All after-hour and weekend service calls are performed on a voluntary basis, but if the system does not gather enough volunteers then the District may require lineworkers to report. However, the requirement can only be implemented if the District attempts to contact lineworkers are successful.
“TID has never experienced an entire weekend with multiple unsuccessful pleas to qualified electrical lineworkers to respond to multiple calls for assistance,” Hashimoto said.
The IBEW and TID have been engaged in contract negotiations since April 2011. The contract expired in December 2011, but IBEW laborers have since worked under the terms of that past contract.
The District attempted to piece together a crew of enough qualified and trained personnel to perform repairs, primarily from a pool of managers, but lacked the required number of qualified workers.
TID then reached out to multiple nearby utilities – all of whom employ IBEW members – in search of assistance; all attempts proved unsuccessful. Private electric contractors were then contacted, and, at 6 p.m. on Saturday, a company based in Visalia arrived to perform work.
“But a TID employee, a member of the lineworkers’ union, interfered with the job, thus causing the contract crew to leave the site due to concerns by the contract crew of a potential hostile work environment,” Hashimoto said.
The District then called Pacific Gas & Electric late on Saturday, who agreed to have a crew onsite Sunday morning. That crew arrived at 8:49 a.m., restoring power to some customers by 11:07 a.m. with work ultimately finished at 5:41 p.m.
Customers accommodated, outage plans altered
In response to the outage, the District offered a cooling center at its office, hotel accommodations, and provided continual information to affected customers about the state of the outage.
According to TID spokesperson Herb Smart, TID furnished rooms for seven affected customers on Saturday night. Additionally, the district is issuing checks to eight customers for losses due to the power outage; those losses totaled $4,389.15. Claims are still being submitted, however, and the district expects the total to rise.

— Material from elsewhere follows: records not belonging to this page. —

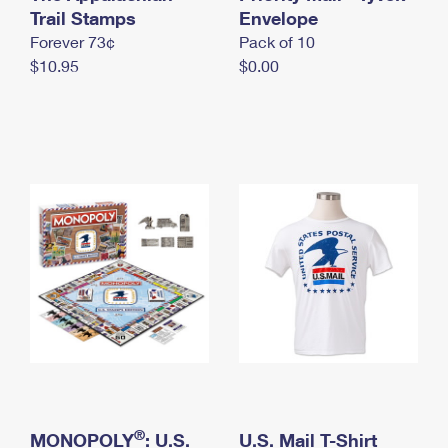
International Business Shipping
Trail Stamps
First-Class Mail International
Envelope
Money Orders
Forever 73¢
Pack of 10
Managing Business Mail
Filing an International Claim
Filing a Claim
$10.95
$0.00
USPS & Web Tools APIs
Requesting an International Refund
Requesting a Refund
Prices
®
MONOPOLY
: U.S.
U.S. Mail T-Shirt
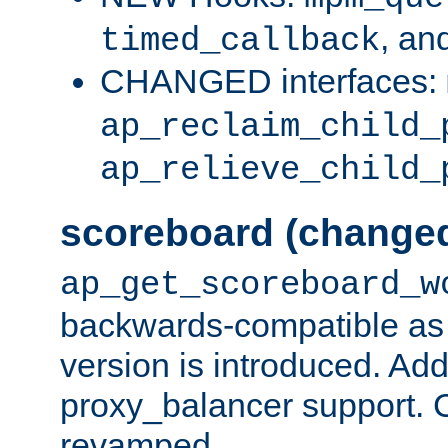
, an
timed_callback
CHANGED interfaces:
ap_reclaim_child_
ap_relieve_child_
scoreboard (change
ap_get_scoreboard_w
backwards-compatible as 
version is introduced. Add
proxy_balancer support. Ch
revamped.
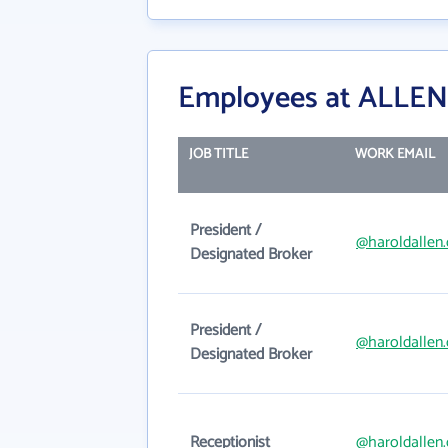
Employees at ALLEN
JOB TITLE
WORK EMAIL
President /
@haroldallen
Designated Broker
President /
@haroldallen
Designated Broker
Receptionist
@haroldallen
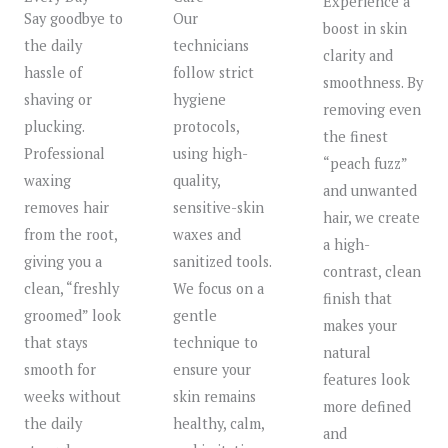
Experience a
Say goodbye to
Our
boost in skin
the daily
technicians
clarity and
hassle of
follow strict
smoothness. By
shaving or
hygiene
removing even
plucking.
protocols,
the finest
Professional
using high-
“peach fuzz”
waxing
quality,
and unwanted
removes hair
sensitive-skin
hair, we create
from the root,
waxes and
a high-
giving you a
sanitized tools.
contrast, clean
clean, “freshly
We focus on a
finish that
groomed” look
gentle
makes your
that stays
technique to
natural
smooth for
ensure your
features look
weeks without
skin remains
more defined
the daily
healthy, calm,
and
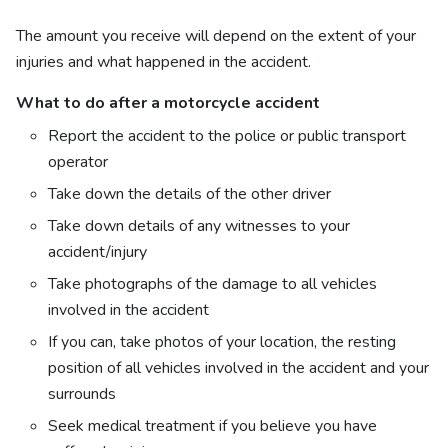
The amount you receive will depend on the extent of your
injuries and what happened in the accident.
What to do after a motorcycle accident
Report the accident to the police or public transport
operator
Take down the details of the other driver
Take down details of any witnesses to your
accident/injury
Take photographs of the damage to all vehicles
involved in the accident
If you can, take photos of your location, the resting
position of all vehicles involved in the accident and your
surrounds
Seek medical treatment if you believe you have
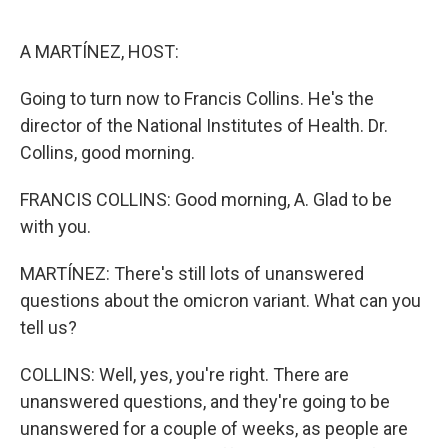
o
e
d
o
r
I
k
n
A MARTÍNEZ, HOST:
Going to turn now to Francis Collins. He's the
director of the National Institutes of Health. Dr.
Collins, good morning.
FRANCIS COLLINS: Good morning, A. Glad to be
with you.
MARTÍNEZ: There's still lots of unanswered
questions about the omicron variant. What can you
tell us?
COLLINS: Well, yes, you're right. There are
unanswered questions, and they're going to be
unanswered for a couple of weeks, as people are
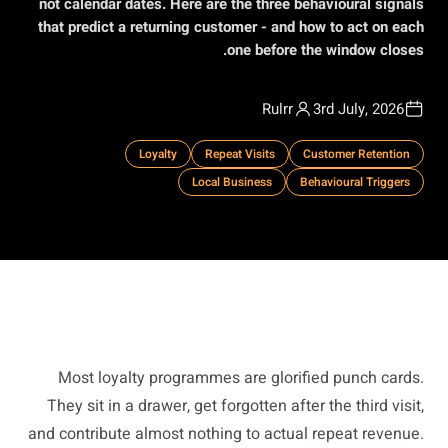
not calendar dates. Here are the three behavioural signals
that predict a returning customer - and how to act on each
one before the window closes.
Rulrr
3rd July, 2026
Loyalty
Repeat Visits
Customer Retention
Local Business
Behavioural Triggers
Most loyalty programmes are glorified punch cards.
They sit in a drawer, get forgotten after the third visit,
and contribute almost nothing to actual repeat revenue.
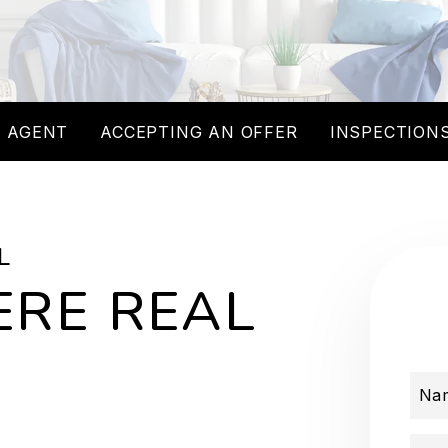
 AGENT
ACCEPTING AN OFFER
INSPECTIONS
L
RE REAL
Na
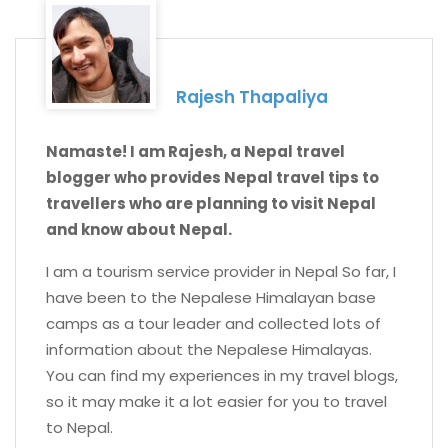
Rajesh Thapaliya
Namaste! I am Rajesh, a Nepal travel
blogger who provides Nepal travel tips to
travellers who are planning to visit Nepal
and know about Nepal.
I am a tourism service provider in Nepal So far, I
have been to the Nepalese Himalayan base
camps as a tour leader and collected lots of
information about the Nepalese Himalayas.
You can find my experiences in my travel blogs,
so it may make it a lot easier for you to travel
to Nepal.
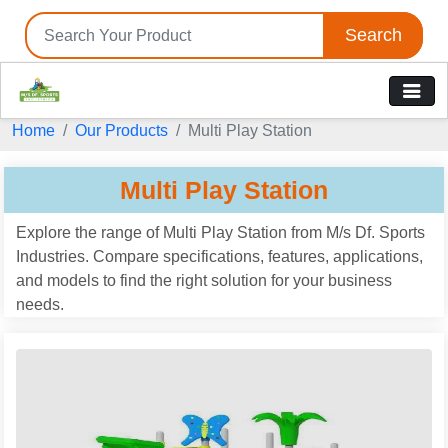
Search
Tell us your Requirement
Home
Our Products
Multi Play Station
if you are interested, please fill the below details:
Multi Play Station
Explore the range of Multi Play Station from M/s Df. Sports
Industries. Compare specifications, features, applications,
and models to find the right solution for your business
needs.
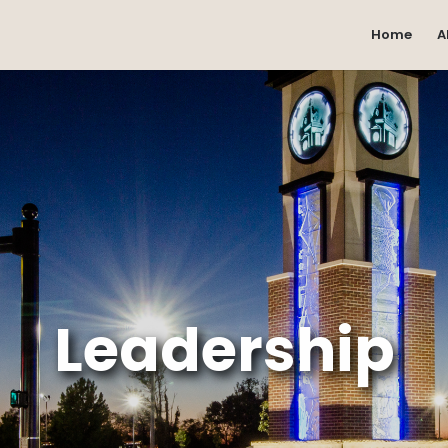
Home
A
Leadership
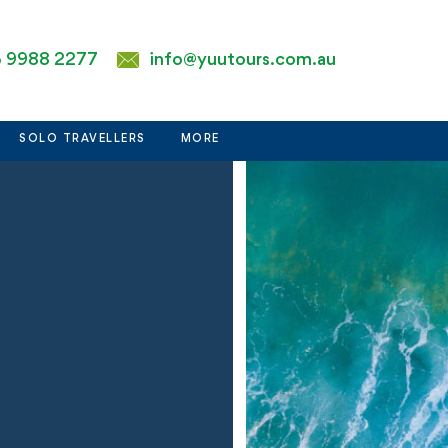
 9988 2277
info@yuutours.com.au
SOLO TRAVELLERS
MORE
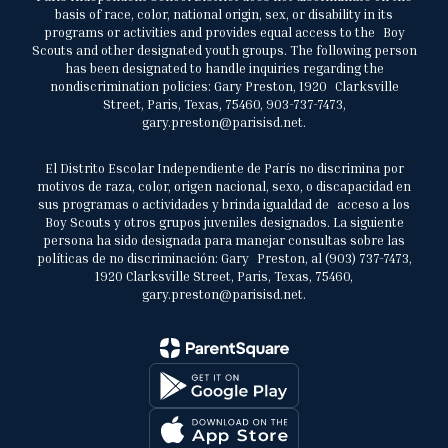
basis of race, color, national origin, sex, or disability in its
programs or activities and provides equal access to the Boy
Scouts and other designated youth groups. The following person
has been designated to handle inquiries regarding the
nondiscrimination policies: Gary Preston, 1920 Clarksville
Street, Paris, Texas, 75460, 903-737-7473,
gary.preston@parisisd.net.
El Distrito Escolar Independiente de París no discrimina por
motivos de raza, color, origen nacional, sexo, o discapacidad en
sus programas o actividades y brinda igualdad de acceso a los
Boy Scouts y otros grupos juveniles designados. La siguiente
persona ha sido designada para manejar consultas sobre las
políticas de no discriminación: Gary Preston, al (903) 737-7473,
1920 Clarksville Street, Paris, Texas, 75460,
gary.preston@parisisd.net.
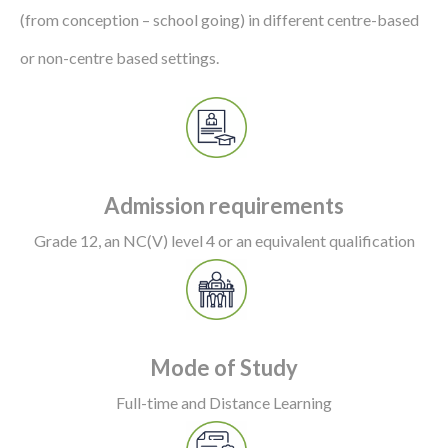
(from conception – school going) in different centre-based
or non-centre based settings.
Admission requirements
Grade 12, an NC(V) level 4 or an equivalent qualification
Mode of Study
Full-time and Distance Learning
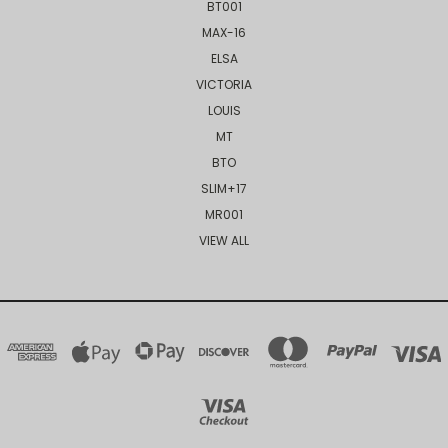
BT001
MAX-16
ELSA
VICTORIA
LOUIS
MT
BTO
SLIM+17
MR001
VIEW ALL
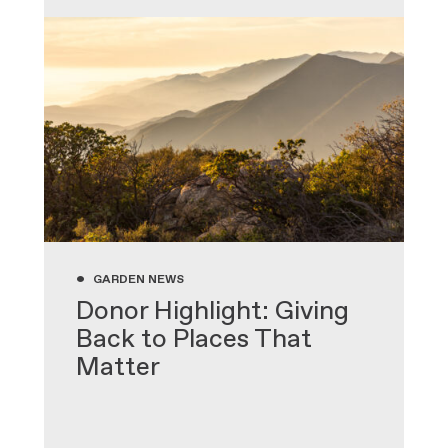
•
GARDEN NEWS
Donor Highlight: Giving
Back to Places That
Matter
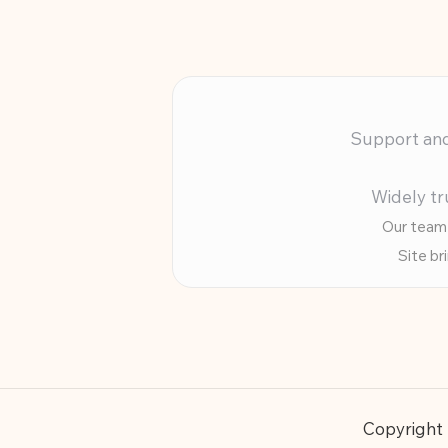
Support and 
Widely tr
Our team 
Site br
Copyright 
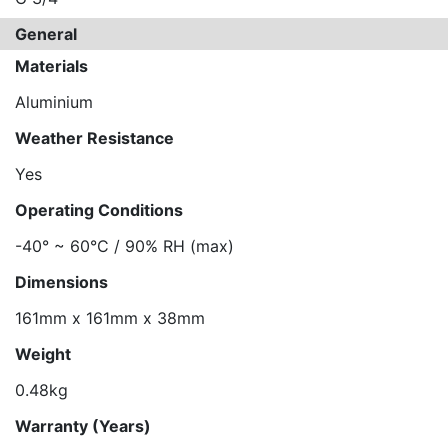
General
Materials
Aluminium
Weather Resistance
Yes
Operating Conditions
-40° ~ 60°C / 90% RH (max)
Dimensions
161mm x 161mm x 38mm
Weight
0.48kg
Warranty (Years)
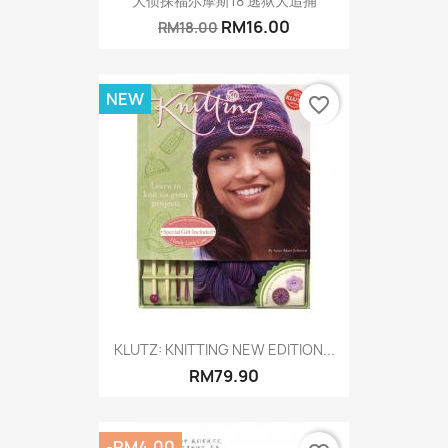
大侦探福尔摩斯18 逃狱大追捕
RM16.00
RM18.00
NEW
favorite_border
KLUTZ: KNITTING NEW EDITION...
RM79.90
-RM4.00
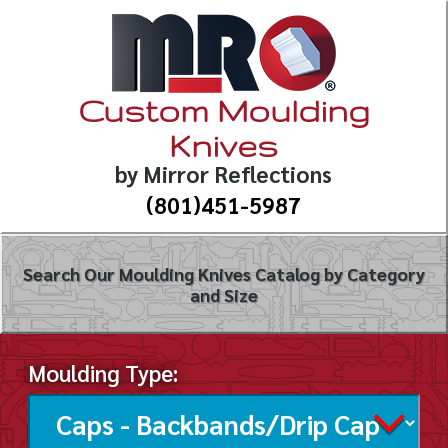
Custom Moulding
Knives
by Mirror Reflections
(801)451-5987
Search Our Moulding Knives Catalog by Category
and Size
Moulding Type:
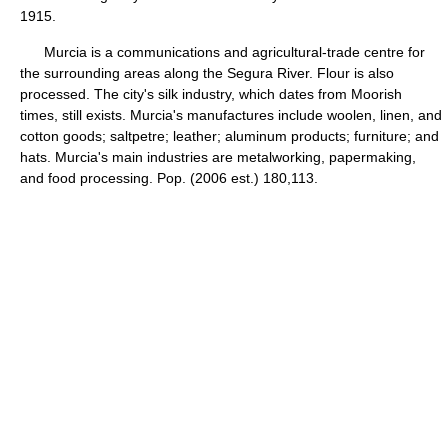
1915.
Murcia is a communications and agricultural-trade centre for
the surrounding areas along the Segura River. Flour is also
processed. The city's silk industry, which dates from Moorish
times, still exists. Murcia's manufactures include woolen, linen, and
cotton goods; saltpetre; leather; aluminum products; furniture; and
hats. Murcia's main industries are metalworking, papermaking,
and food processing. Pop. (2006 est.) 180,113.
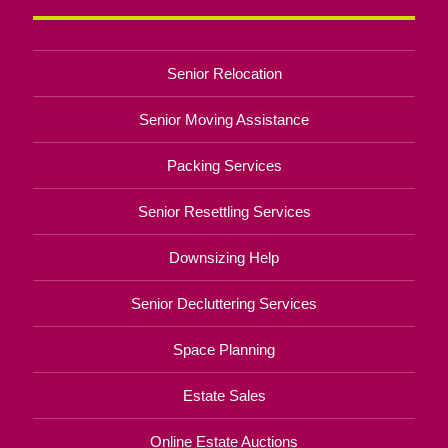
Senior Relocation
Senior Moving Assistance
Packing Services
Senior Resettling Services
Downsizing Help
Senior Decluttering Services
Space Planning
Estate Sales
Online Estate Auctions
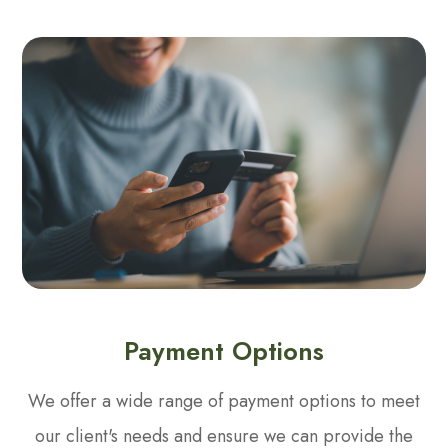
Payment Options
​​​​​​​We offer a wide range of payment options to meet
our client's needs and ensure we can provide the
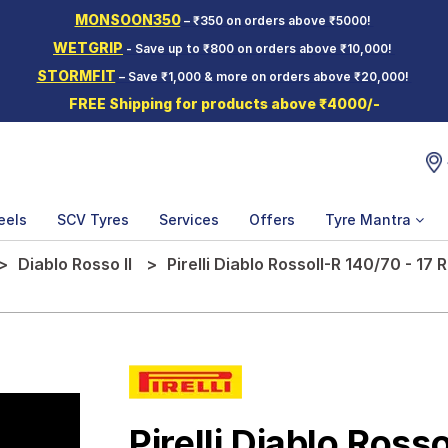
MONSOON350
– ₹350 on orders above ₹5000!
WETGRIP
- Save up to ₹800 on orders above ₹10,000!
STORMFIT
– Save ₹1,000 & more on orders above ₹20,000!
FREE Shipping for products above ₹4000/-
eels
SCV Tyres
Services
Offers
Tyre Mantra
Diablo Rosso II
Pirelli Diablo RossoII-R 140/70 - 1
Pirelli Diablo Rosso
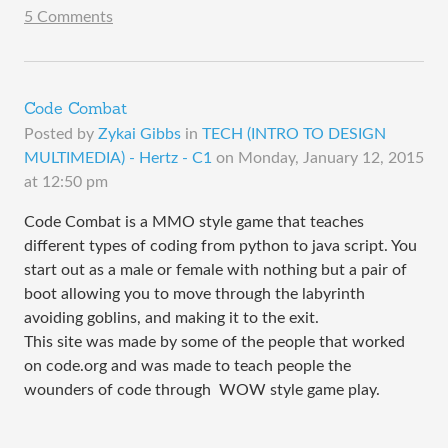
5 Comments
Code Combat
Posted by
Zykai Gibbs
in
TECH (INTRO TO DESIGN
MULTIMEDIA) - Hertz - C1
on
Monday, January 12, 2015
at 12:50 pm
Code Combat is a MMO style game that teaches
different types of coding from python to java script. You
start out as a male or female with nothing but a pair of
boot allowing you to move through the labyrinth
avoiding goblins, and making it to the exit.
This site was made by some of the people that worked
on code.org and was made to teach people the
wounders of code through WOW style game play.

The District has already begun work to update its outage contingency plans, Smart said, to ensure the situation does not occur again.
“Our power restoration contingency plan did nothing to restore customers’ power throughout the weekend,” Hashimoto said. “From the second we had the private utility crews working to restore power, we started work on addressing our contingency plans. These plans are currently being addressed, and they will continually be reassessed in the future to ensure TID customers never experience a period like this again.”
Several elements have been added to the outage contingency plan, Smart said, though the District is not revealing the details of those changes.
“It is in the best interest of TID customers that the District not reveals the details of its updated contingency plans,” Smart wrote in an e-mail.
Though a handful of outages have occurred since last Monday, Smart said that there have been no further issues with outage response.
TID directors are expected to conference with labor negotiators representing the lineworkers union during their Oct. 9 meeting in closed session. Smart said that negotiation was planned before the outage, and that no further details were available.
TID management reiterated the utility’s commitment to providing reliable service, and apologized for the weekend’s outages.
“Every single employee at TID performs a job that only exists because of TID customers,” Hashimoto said. “We owe it to our customers to do better than what they experienced over the weekend, and we issue our sincerest apologies.”